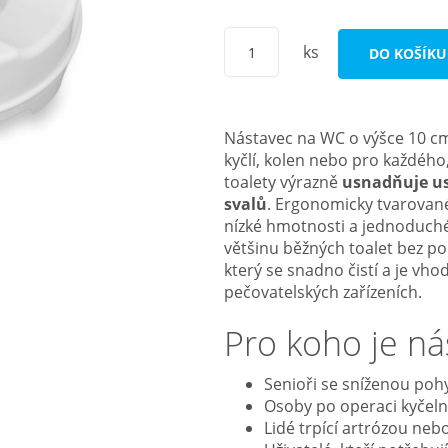
ks
DO KOŠÍKU
Nástavec na WC o výšce 10 cm
kyčlí, kolen nebo pro každéh
toalety výrazně
usnadňuje us
sva
lů
. Ergonomicky tvarova
nízké hmotnosti a jednoduché
většinu běžných toalet bez po
který se snadno čistí a je vh
pečovatelských zařízeních.
Pro koho je n
Senioři se sníženou pohy
Osoby po operaci kyčel
Lidé trpící artrózou neb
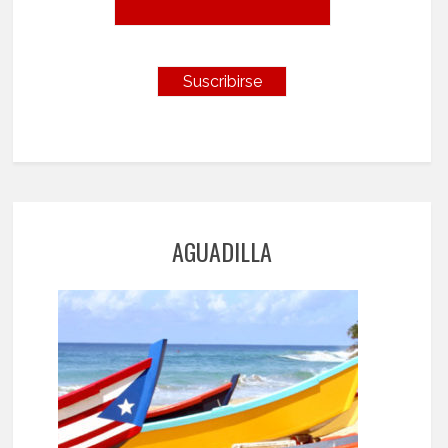
AGUADILLA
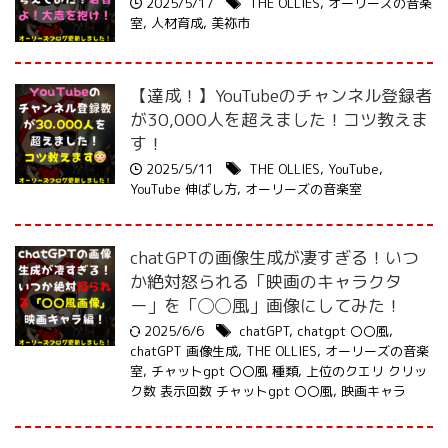
2025/5/17
THE OLLIES
,
オーリーズの音楽
室
,
人材育成
,
美祢市
【達成！】YouTubeのチャンネル登録者
が30,000人を超えました！コツ教えま
す！
2025/5/11
THE OLLIES
,
YouTube
,
YouTube 伸ばし方
,
オーリーズの音楽室
chatGPTの画像生成が凄すぎる！いつ
か絶対怒られる「映画のキャラクタ
ー」を「◯◯風」画像にしてみた！
2025/6/6
chatGPT
,
chatgpt 〇〇風
,
chatGPT 画像生成
,
THE OLLIES
,
オーリーズの音楽
室
,
チャットgpt 〇〇風 種類
,
上位のクエリ クリッ
ク数 表示回数 チャットgpt 〇〇風
,
映画キャラ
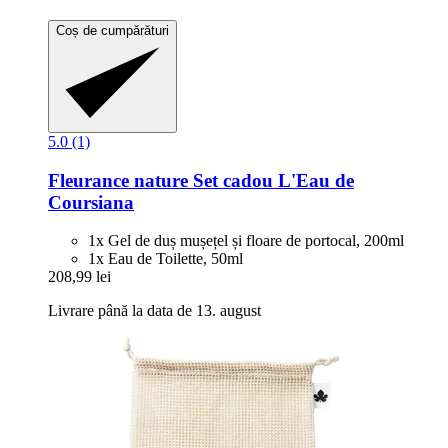
Coș de cumpărături
5.0 (1)
Fleurance nature
Set cadou L'Eau de
Coursiana
1x Gel de duș mușețel și floare de portocal, 200ml
1x Eau de Toilette, 50ml
208,99 lei
Livrare până la data de 13. august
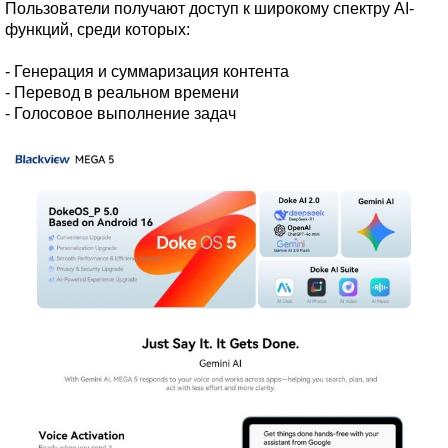
Пользователи получают доступ к широкому спектру AI-
функций, среди которых:
- Генерация и суммаризация контента
- Перевод в реальном времени
- Голосовое выполнение задач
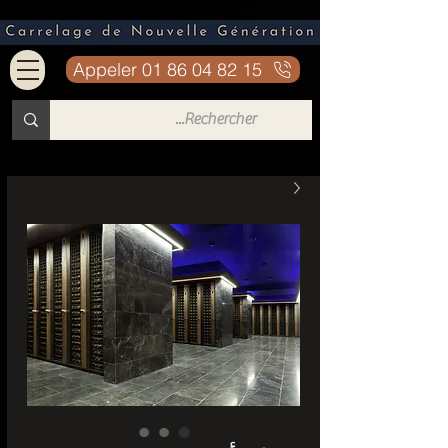
Appeler 01 86 04 82 15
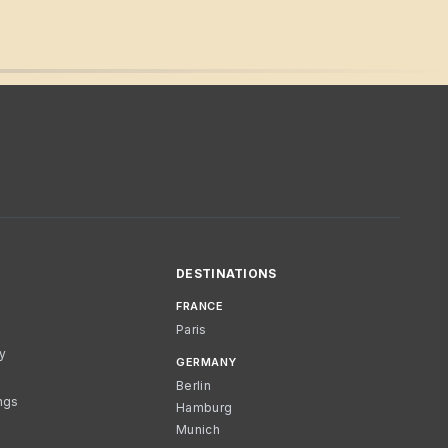
DESTINATIONS
FRANCE
Paris
cy
GERMANY
Berlin
ngs
Hamburg
Munich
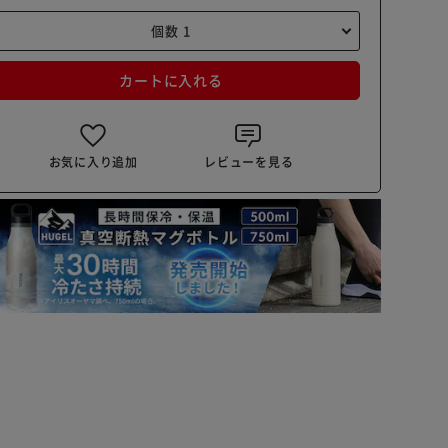
カートに入れる
お気に入り追加
レビューを見る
########
— ACTIVITY —
In the copy, include all records verbatim but no images.

— RESPONSE AREA —
ks
DO KOŠÍKU
Nástavec na WC o výšce 10 cm
kyčlí, kolen nebo pro každéh
toalety výrazně
usnadňuje us
sva
lů
. Ergonomicky tvarova
nízké hmotnosti a jednoduché
většinu běžných toalet bez po
který se snadno čistí a je vh
pečovatelských zařízeních.
Pro koho je n
Senioři se sníženou pohy
Osoby po operaci kyčel
Lidé trpící artrózou neb
AGUADILLA
2025/5/17
THE OLLIES
,
オーリーズの音楽
室
,
人材育成
,
美祢市
【達成！】YouTubeのチャンネル登録者
が30,000人を超えました！コツ教えま
す！
2025/5/11
THE OLLIES
,
YouTube
,
YouTube 伸ばし方
,
オーリーズの音楽室
chatGPTの画像生成が凄すぎる！いつ
か絶対怒られる「映画のキャラクタ
ー」を「◯◯風」画像にしてみた！
2025/6/6
chatGPT
,
chatgpt 〇〇風
,
chatGPT 画像生成
,
THE OLLIES
,
オーリーズの音楽
室
,
チャットgpt 〇〇風 種類
,
上位のクエリ クリッ
ク数 表示回数 チャットgpt 〇〇風
,
映画キャラ
Coș de cumpărături
5.0 (1)
Fleurance nature
Set cadou L'Eau de
Coursiana
1x Gel de duș mușețel și floare de portocal, 200ml
1x Eau de Toilette, 50ml
208,99 lei
Livrare până la data de 13. august
Пользователи получают доступ к широкому спектру AI-
функций, среди которых:
- Генерация и суммаризация контента
- Перевод в реальном времени
- Голосовое выполнение задач
Appeler 01 86 04 82 15
DESTINATIONS
FRANCE
Paris
cy
GERMANY
Berlin
ngs
Hamburg
Munich
カートに入れる
お気に入り追加
レビューを見る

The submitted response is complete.